WORK TO BE COMPLETED:
If a line in the data below contains the word "that", copy it out.

DATA SECTION Block Start

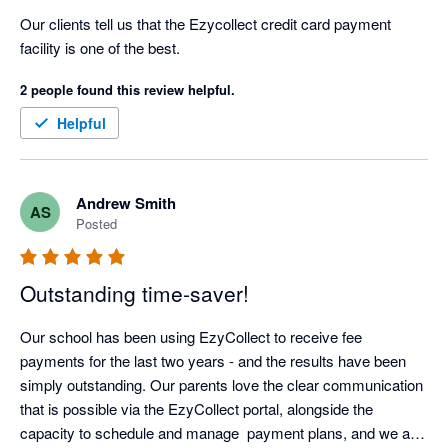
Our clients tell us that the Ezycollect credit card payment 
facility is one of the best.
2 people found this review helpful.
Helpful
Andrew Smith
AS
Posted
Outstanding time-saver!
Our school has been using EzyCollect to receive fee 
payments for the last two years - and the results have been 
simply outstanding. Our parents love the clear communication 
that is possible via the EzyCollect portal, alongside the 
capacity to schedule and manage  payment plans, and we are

DATA SECTION Block End
DATA SECTION Block Start

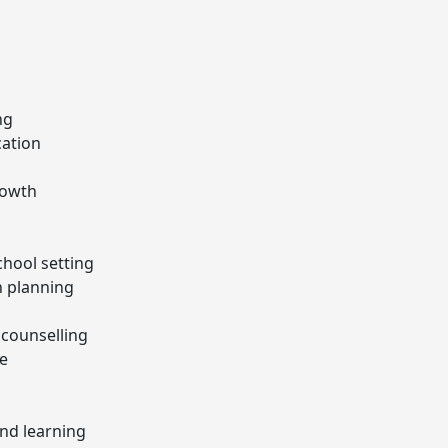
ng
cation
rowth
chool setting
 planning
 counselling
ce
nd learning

DATA SECTION Block End

REPLY TO THE EXERCISE:
Our clients tell us that the Ezycollect credit card payment 
that is possible via the EzyCollect portal, alongside the 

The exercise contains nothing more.